Tempo de leitura: 3 minutos

Jurema Barreto | juremacintra@hotmail.com

Uma bolsa de sangue não era o bastante, pedi a mobilização da Comissão de Direitos Humanos da OAB Itabuna. Precisamos acompanhar este caso de forma emblemática e espero que a família aceite a intenção de diversos advogados criminalistas.

Estava indo para meu escritório de advocacia, como faço todos os dias, ouvindo rádio AM para me inteirar das questões grapiúnas, acho mais interessante. O jornalista convocou as pessoas para doar sangue à jovem Ingrid Katiuschia, vítima de um ato bárbaro de violência contra mulher ocorrido há pouco.

Ingrid está em estado muito grave. Fiquei desolada, e, naquele momento de choque, em que a vida daquela mulher encontrava-se por um fio, me vi numa situação de extrema reflexão e dor, pois como mulher sinto que eu, nós, milhares de outras mulheres também estamos por um fio. Que a qualquer momento nós podemos entrar nessa terrível estatística de homicídios.

Fomos condenadas e até ridicularizadas quando percorremos a Cinquentenário, na Marcha das Vadias, mas um cartaz maravilhoso dizia: “Isto não é sobre sexo, isto é sobre violência.” Assim, com todo o estresse da notícia, comecei minha jornada pelo Sangue e Suor de Ingrid. Liguei para rádio e convoquei as mulheres de Itabuna a irem ao Banco de Sangue. Não é só de sangue que ela precisa, é de apoio, é de mobilização, de um grito de “Basta”, “Chega”.

Ingrid precisa viver, para que vivo seja nosso sonho de estar em mundo sem violência, um mundo em que possamos gozar plenamente da liberdade e desfrutar dela sem o câncer do machismo.

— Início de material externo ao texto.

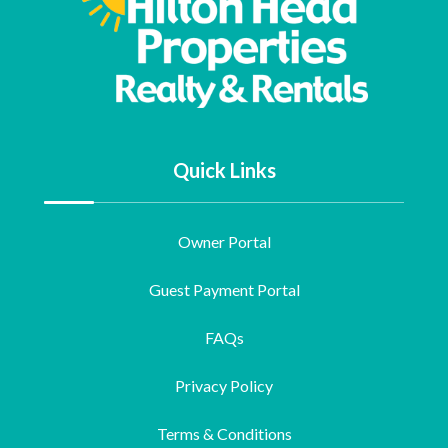
Quick Links
Owner Portal
Guest Payment Portal
FAQs
Privacy Policy
Terms & Conditions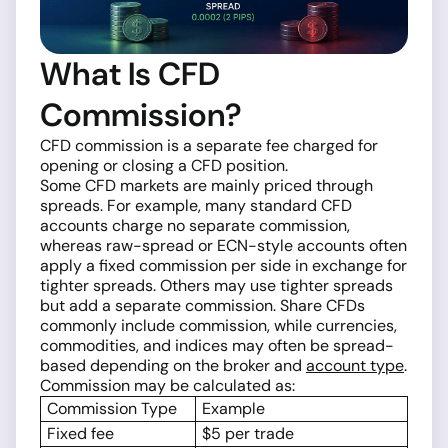
What Is CFD
Commission?
CFD commission is a separate fee charged for
opening or closing a CFD position.
Some CFD markets are mainly priced through
spreads. For example, many standard CFD
accounts charge no separate commission,
whereas raw-spread or ECN-style accounts often
apply a fixed commission per side in exchange for
tighter spreads. Others may use tighter spreads
but add a separate commission. Share CFDs
commonly include commission, while currencies,
commodities, and indices may often be spread-
based depending on the broker and
account type
.
Commission may be calculated as:
Commission Type
Example
Fixed fee
$5 per trade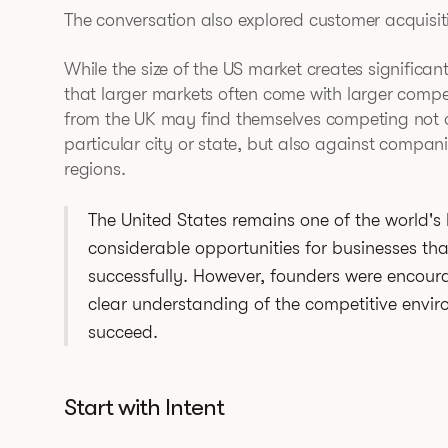
The conversation also explored customer acquisit
While the size of the US market creates significa
that larger markets often come with larger comp
from the UK may find themselves competing not on
particular city or state, but also against compan
regions.
The United States remains one of the world's
considerable opportunities for businesses th
successfully. However, founders were encou
clear understanding of the competitive envir
succeed.
Start with Intent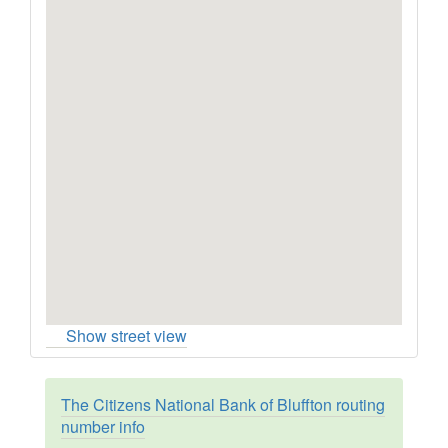
Show street view
The Citizens National Bank of Bluffton routing
number info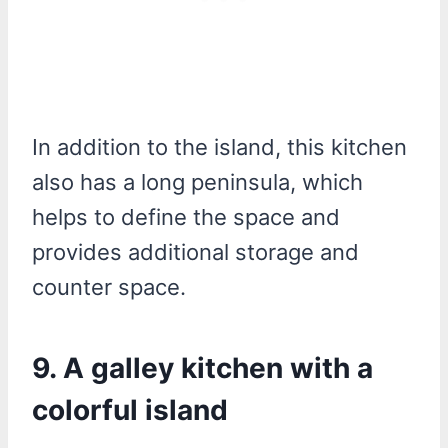
In addition to the island, this kitchen
also has a long peninsula, which
helps to define the space and
provides additional storage and
counter space.
9. A galley kitchen with a
colorful island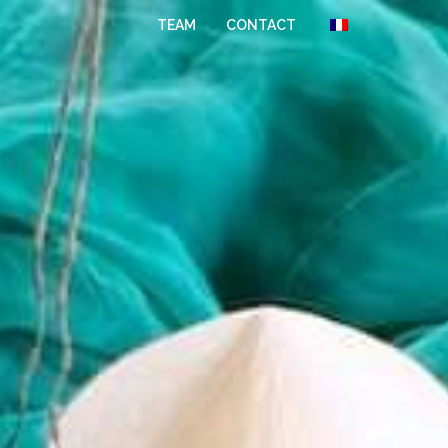
TEAM
CONTACT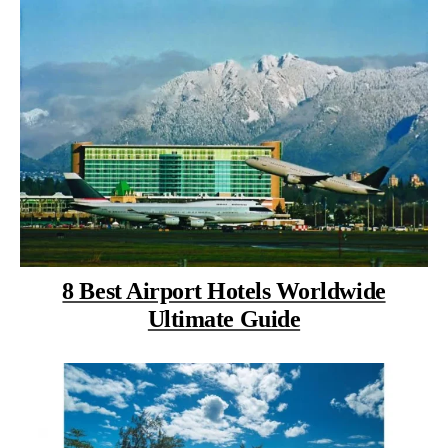
8 Best Airport Hotels Worldwide
Ultimate Guide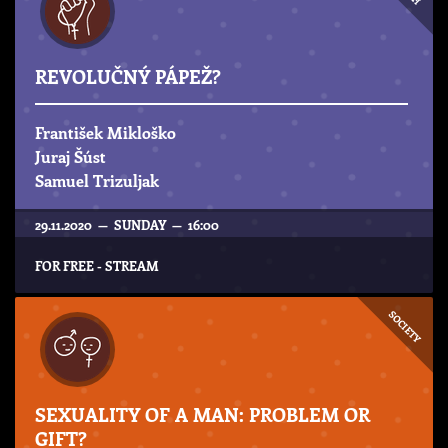
REVOLUČNÝ PÁPEŽ?
František Mikloško
Juraj Šúst
Samuel Trizuljak
29.11.2020 — SUNDAY — 16:00
FOR FREE - STREAM
SOCIETY
SEXUALITY OF A MAN: PROBLEM OR
GIFT?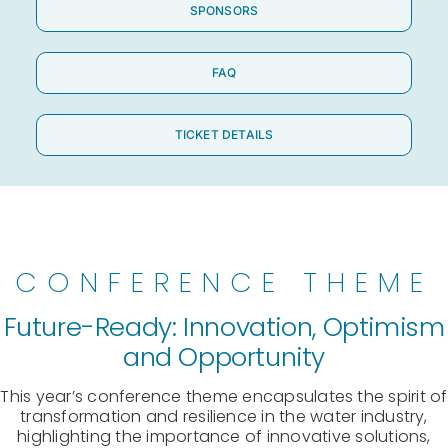
SPONSORS
FAQ
TICKET DETAILS
CONFERENCE THEME
Future-Ready: Innovation, Optimism
and Opportunity
This year’s conference theme encapsulates the spirit of
transformation and resilience in the water industry,
highlighting the importance of innovative solutions,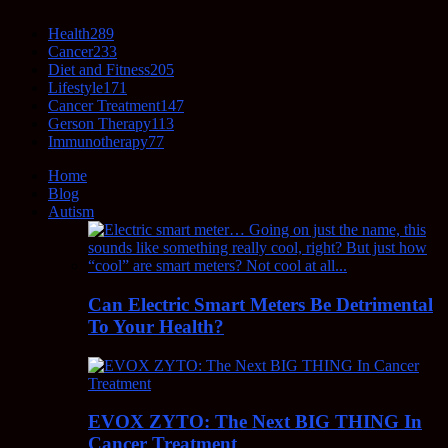
Health
289
Cancer
233
Diet and Fitness
205
Lifestyle
171
Cancer Treatment
147
Gerson Therapy
113
Immunotherapy
77
Home
Blog
Autism
Can Electric Smart Meters Be Detrimental
To Your Health?
EVOX ZYTO: The Next BIG THING In
Cancer Treatment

Rogério não atropelou somente Ingrid. Ele esmagou com seu carro a mulher que está dentro dela, que está tem dentro de mim; ele esmagou e tentou destruir a coisa mais importante que conquistamos a duras penas: nossa liberdade. Ele queria esmagar tudo de feminino que tinha nela, ele queria estraçalhar com sua arma mortal de uma tonelada o seu objeto de desejo: o corpo e a vida de Ingrid.

Homens mandam na política, na economia, nas contas públicas, nos tribunais, homens são maioria nos postos de poder e Rogério está nessa maioria de homens que querem mandar no mundo inteiro, querem ser deuses e decidirem sobre a vida e a morte de suas mulheres. E, pior, querem dominar seus corpos e desejos. Mandar em nossos corações, em nossos destinos.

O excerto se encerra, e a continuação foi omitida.